__EXERCISE__. Every entry must be repeated exactly. Exclude all pictures.

__TASK INPUT__.
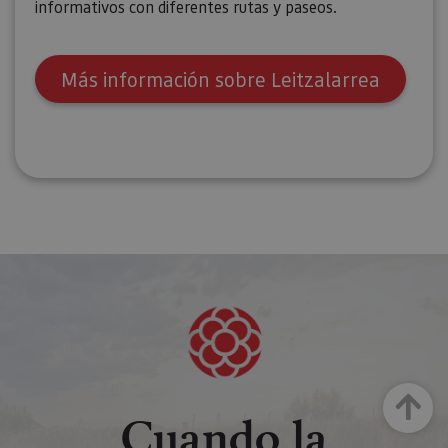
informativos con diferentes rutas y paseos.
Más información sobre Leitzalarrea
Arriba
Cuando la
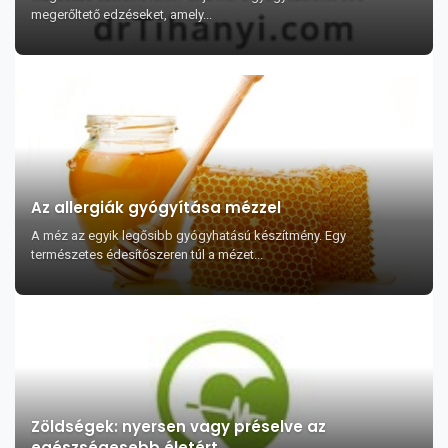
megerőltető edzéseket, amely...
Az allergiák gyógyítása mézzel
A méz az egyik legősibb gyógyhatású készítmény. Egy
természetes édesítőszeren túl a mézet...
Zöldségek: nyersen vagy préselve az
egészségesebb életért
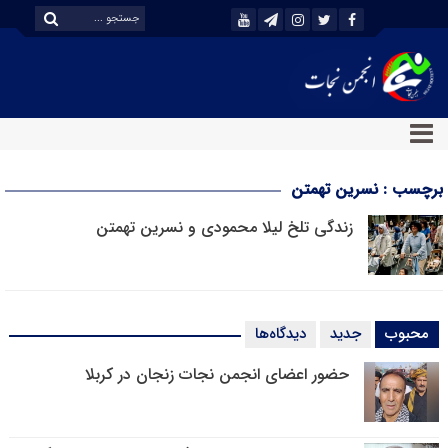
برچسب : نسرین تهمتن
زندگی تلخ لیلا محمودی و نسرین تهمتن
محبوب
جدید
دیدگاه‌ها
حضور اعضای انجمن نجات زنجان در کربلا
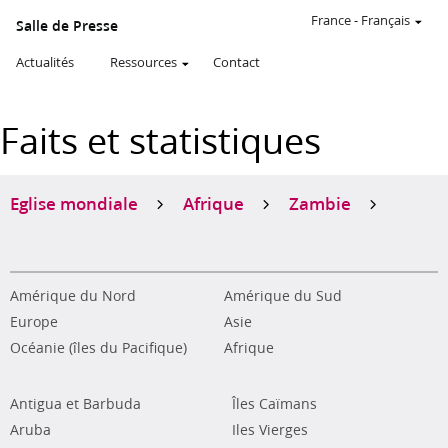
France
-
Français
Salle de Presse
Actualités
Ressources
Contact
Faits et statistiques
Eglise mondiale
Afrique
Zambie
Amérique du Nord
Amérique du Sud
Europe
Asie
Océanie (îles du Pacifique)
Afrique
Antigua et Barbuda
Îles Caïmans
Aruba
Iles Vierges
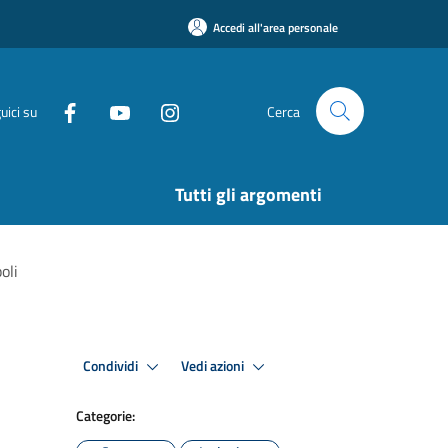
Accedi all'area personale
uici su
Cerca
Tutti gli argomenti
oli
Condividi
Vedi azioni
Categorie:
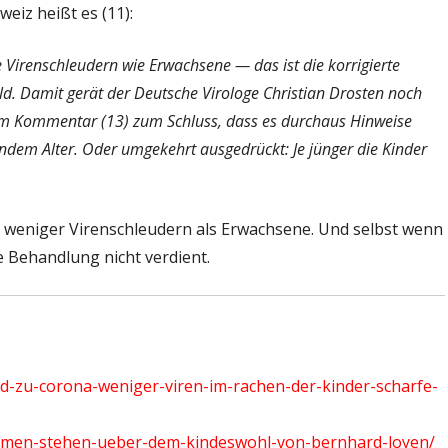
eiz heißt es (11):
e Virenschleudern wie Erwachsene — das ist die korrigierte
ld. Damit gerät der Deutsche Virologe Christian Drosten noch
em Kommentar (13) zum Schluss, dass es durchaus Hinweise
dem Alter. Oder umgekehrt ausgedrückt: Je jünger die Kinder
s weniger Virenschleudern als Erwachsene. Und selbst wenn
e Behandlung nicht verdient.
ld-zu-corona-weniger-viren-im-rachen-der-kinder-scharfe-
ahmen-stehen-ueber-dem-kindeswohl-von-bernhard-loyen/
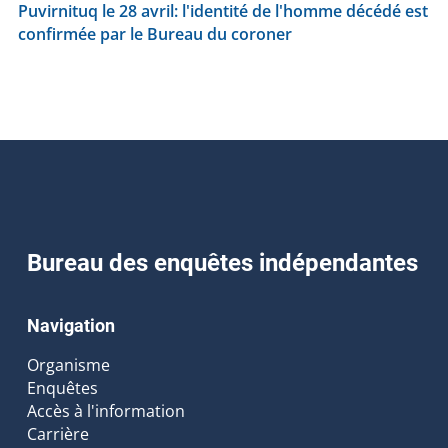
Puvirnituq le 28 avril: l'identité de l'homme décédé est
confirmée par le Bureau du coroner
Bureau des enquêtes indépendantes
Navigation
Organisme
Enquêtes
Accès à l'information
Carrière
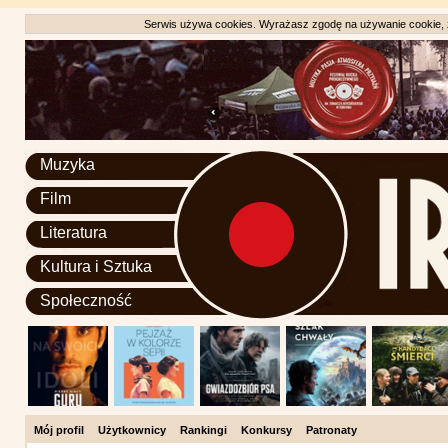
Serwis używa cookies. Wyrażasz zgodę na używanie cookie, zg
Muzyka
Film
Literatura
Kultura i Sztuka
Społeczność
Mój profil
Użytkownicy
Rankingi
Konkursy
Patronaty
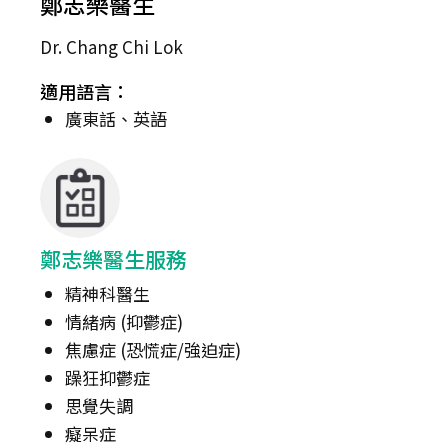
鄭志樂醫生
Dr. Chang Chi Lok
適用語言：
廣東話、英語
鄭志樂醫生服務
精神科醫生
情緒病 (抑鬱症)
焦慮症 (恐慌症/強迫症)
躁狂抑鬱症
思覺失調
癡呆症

__ANSWER TO THIS PROBLEM__.
informativos con diferentes rutas y paseos.
Más información sobre Leitzalarrea
Arriba
Cuando la
megerőltető edzéseket, amely...
Az allergiák gyógyítása mézzel
A méz az egyik legősibb gyógyhatású készítmény. Egy
természetes édesítőszeren túl a mézet...
Zöldségek: nyersen vagy préselve az
egészségesebb életért
برچسب : نسرین تهمتن
زندگی تلخ لیلا محمودی و نسرین تهمتن
محبوب
جدید
دیدگاه‌ها
حضور اعضای انجمن نجات زنجان در کربلا
France
-
Français
Salle de Presse
Actualités
Ressources
Contact
Faits et statistiques
Eglise mondiale
Afrique
Zambie
Amérique du Nord
Amérique du Sud
Europe
Asie
Océanie (îles du Pacifique)
Afrique
Antigua et Barbuda
Îles Caïmans
Aruba
Iles Vierges
Accedi all'area personale
uici su
Cerca
Tutti gli argomenti
oli
Condividi
Vedi azioni
Categorie:
eiz heißt es (11):
e Virenschleudern wie Erwachsene — das ist die korrigierte
ld. Damit gerät der Deutsche Virologe Christian Drosten noch
em Kommentar (13) zum Schluss, dass es durchaus Hinweise
dem Alter. Oder umgekehrt ausgedrückt: Je jünger die Kinder
s weniger Virenschleudern als Erwachsene. Und selbst wenn
e Behandlung nicht verdient.
ld-zu-corona-weniger-viren-im-rachen-der-kinder-scharfe-
ahmen-stehen-ueber-dem-kindeswohl-von-bernhard-loyen/
Puvirnituq le 28 avril: l'identité de l'homme décédé est
confirmée par le Bureau du coroner
Bureau des enquêtes indépendantes
Navigation
Organisme
Enquêtes
Accès à l'information
Carrière
Serwis używa cookies. Wyrażasz zgodę na używanie cookie, zg
Muzyka
Film
Literatura
Kultura i Sztuka
Społeczność
Mój profil
Użytkownicy
Rankingi
Konkursy
Patronaty
鄭志樂醫生
Dr. Chang Chi Lok
適用語言：
廣東話、英語
鄭志樂醫生服務
精神科醫生
情緒病 (抑鬱症)
焦慮症 (恐慌症/強迫症)
躁狂抑鬱症
思覺失調
癡呆症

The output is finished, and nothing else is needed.